In an amended return also released Friday, Representative Paul D. Ryan,
Mr. Romney’s running mate, disclosed that he and his wife had initially
failed to report $61,122 in income from 2011. He said the failure was
inadvertent. The change raised their total income to $323,416 and
increased their taxes by $19,917 to $64,674, or 20 percent of adjusted
gross income.
They owed a penalty of $59 for the original underpayment. The Ryans
explained that they had overlooked their income from the Prudence Little
Living Trust. Mrs.

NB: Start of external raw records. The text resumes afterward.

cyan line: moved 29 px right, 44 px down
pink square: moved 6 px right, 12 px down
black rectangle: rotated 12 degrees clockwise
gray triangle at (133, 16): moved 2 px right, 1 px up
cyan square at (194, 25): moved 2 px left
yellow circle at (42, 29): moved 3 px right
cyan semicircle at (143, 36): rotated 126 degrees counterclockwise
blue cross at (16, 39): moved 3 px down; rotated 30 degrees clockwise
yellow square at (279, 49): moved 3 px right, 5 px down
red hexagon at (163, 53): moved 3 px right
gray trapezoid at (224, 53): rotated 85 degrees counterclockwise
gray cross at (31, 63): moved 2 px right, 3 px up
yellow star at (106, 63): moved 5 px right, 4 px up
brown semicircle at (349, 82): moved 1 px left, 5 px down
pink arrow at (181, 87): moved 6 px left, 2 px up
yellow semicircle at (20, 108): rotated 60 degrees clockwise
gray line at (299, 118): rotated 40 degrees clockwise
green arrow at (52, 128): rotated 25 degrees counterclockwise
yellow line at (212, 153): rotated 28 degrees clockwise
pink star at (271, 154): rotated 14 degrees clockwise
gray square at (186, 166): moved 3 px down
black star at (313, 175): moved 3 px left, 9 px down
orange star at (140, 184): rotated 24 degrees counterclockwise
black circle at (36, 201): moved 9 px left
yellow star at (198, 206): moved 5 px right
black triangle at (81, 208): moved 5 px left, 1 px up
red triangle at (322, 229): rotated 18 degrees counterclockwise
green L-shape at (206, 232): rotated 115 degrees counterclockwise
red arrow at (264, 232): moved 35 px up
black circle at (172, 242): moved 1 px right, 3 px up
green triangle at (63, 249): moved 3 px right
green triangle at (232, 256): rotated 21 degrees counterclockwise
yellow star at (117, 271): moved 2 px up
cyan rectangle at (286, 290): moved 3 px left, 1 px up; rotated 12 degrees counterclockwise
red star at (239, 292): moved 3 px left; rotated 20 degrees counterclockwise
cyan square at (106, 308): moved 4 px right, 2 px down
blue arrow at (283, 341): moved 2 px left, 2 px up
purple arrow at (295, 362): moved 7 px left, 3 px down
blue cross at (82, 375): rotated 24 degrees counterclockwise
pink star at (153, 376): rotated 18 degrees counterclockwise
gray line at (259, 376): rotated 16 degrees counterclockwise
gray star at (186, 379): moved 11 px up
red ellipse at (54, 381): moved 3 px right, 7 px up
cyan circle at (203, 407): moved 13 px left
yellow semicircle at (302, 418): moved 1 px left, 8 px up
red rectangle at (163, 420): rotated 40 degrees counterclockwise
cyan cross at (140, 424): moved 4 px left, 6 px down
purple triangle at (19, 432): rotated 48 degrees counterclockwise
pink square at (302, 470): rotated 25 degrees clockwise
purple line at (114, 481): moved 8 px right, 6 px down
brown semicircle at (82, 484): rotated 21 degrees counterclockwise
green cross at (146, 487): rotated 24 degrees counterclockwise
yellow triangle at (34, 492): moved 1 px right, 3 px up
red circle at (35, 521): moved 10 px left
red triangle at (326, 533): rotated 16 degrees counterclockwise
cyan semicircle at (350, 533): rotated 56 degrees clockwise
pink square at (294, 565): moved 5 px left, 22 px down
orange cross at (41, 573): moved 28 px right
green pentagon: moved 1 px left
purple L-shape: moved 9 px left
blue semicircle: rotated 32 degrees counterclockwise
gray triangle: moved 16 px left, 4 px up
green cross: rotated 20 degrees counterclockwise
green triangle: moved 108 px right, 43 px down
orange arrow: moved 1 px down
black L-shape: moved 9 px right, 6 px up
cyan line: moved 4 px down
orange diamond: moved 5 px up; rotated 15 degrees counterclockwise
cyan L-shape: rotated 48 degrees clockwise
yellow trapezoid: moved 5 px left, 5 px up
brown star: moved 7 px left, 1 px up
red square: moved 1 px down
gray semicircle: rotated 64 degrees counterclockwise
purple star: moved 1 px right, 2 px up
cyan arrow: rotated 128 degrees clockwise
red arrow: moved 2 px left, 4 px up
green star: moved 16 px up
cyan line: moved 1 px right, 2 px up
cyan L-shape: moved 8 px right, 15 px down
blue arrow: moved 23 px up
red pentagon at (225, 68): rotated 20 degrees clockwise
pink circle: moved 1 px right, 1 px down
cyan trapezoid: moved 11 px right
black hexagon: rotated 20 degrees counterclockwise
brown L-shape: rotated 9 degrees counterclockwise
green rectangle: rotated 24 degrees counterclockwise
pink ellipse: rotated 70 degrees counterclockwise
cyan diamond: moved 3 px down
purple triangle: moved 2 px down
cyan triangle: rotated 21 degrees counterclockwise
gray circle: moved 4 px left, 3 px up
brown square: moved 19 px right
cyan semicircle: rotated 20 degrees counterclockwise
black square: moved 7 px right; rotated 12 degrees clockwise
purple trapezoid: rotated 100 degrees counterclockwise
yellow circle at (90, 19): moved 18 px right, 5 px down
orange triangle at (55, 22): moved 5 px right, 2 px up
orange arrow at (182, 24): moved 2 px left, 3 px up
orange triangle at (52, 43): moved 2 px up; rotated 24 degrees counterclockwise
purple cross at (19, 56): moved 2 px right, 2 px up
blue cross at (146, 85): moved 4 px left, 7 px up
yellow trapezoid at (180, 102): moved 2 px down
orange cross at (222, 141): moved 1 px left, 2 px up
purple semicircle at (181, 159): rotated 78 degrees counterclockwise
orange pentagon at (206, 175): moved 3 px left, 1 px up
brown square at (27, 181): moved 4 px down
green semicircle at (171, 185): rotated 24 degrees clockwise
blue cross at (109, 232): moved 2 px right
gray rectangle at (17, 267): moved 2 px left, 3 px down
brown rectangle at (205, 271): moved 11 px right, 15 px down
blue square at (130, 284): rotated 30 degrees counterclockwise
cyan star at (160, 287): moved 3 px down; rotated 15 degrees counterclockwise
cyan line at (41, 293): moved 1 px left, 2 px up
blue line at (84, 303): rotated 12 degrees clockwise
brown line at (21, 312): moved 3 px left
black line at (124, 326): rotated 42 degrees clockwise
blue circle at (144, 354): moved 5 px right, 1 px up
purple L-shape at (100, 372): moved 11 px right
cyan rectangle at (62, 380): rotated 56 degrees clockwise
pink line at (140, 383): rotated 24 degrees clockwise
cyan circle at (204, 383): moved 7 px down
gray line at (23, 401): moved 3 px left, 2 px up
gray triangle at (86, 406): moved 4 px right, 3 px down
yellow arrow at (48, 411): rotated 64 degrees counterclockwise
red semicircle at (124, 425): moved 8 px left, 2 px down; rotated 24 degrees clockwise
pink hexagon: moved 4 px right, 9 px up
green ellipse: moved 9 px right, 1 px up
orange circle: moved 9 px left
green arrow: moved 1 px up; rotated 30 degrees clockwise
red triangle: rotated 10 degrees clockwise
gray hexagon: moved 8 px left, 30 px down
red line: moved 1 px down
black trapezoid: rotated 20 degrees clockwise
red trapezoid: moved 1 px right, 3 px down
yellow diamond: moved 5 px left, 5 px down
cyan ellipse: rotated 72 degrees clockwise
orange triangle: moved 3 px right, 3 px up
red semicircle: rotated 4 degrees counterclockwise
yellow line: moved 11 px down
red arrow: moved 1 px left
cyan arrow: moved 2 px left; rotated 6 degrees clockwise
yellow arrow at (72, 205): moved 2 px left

Little, who died in 2010, was Mrs. Ryan’s mother.
Some elements of Mr. Romney’s finances became more opaque in 2011.
Taxable wages for household employees, which reached $20,603 for four
people in 2010, were not included on the 2011 return. Instead, the
family made those payments through a payroll company that filed its own
return.
Mr. Malt, who manages the family’s trusts, also disposed of politically
sensitive investments while Mr. Romney campaigned for president. The
2011 tax returns his campaign released Friday showed that Mr. Romney’s
family trusts had invested in shares of a Chinese-owned state oil
company and sold those investments last summer, as Mr. Romney’s
anti-Chinese comments heated up on the campaign trail.
Mr. Romney’s trusts also hedged against the dollar. Mr. Malt invested in
a derivative that would profit if the dollar fell against a group of
foreign currencies. He also put some of the family’s money in derivative
securities linked to the Japanese stock market and to an index that
includes stocks in every major country except the United States.
In 2009 and 2010, the W. Mitt Romney blind trust invested $77,262 in
shares of Cnooc Limited, the Chinese state-owned oil company, and the
Industrial and Commercial Bank of China. On Aug. 10, 2011, as Mr. Romney
was emerging as a harsh critic of China, the shares were sold,
producing a profit of $8,138 as the trust made money on the oil company
and lost money on the bank.
Mr. Romney’s campaign has repeatedly criticized Mr. Obama for failing to
take a tough line against Chinese trade practices. After Mr. Obama this
week announced new trade actions against China, Mr. Romney took credit
for forcing his hand.
The Romney family trusts invested around the world. They owned shares in
Credit Suisse, the Swiss bank; FLSmidth, a Danish machinery company;
ArcelorMittal, a steel company based in Luxembourg with operations
around the world; and Komatsu, a Japanese machinery company. All those
investments were sold on Aug. 10, 2011 — the day before a Republican
primary debate in Iowa.
Mr. Romney’s income in 2011 would put him among those Americans who will most likely pay far higher Medicare taxes next year, thanks to Mr. Obama’s health care law, which Mr. Romney has vowed to repeal.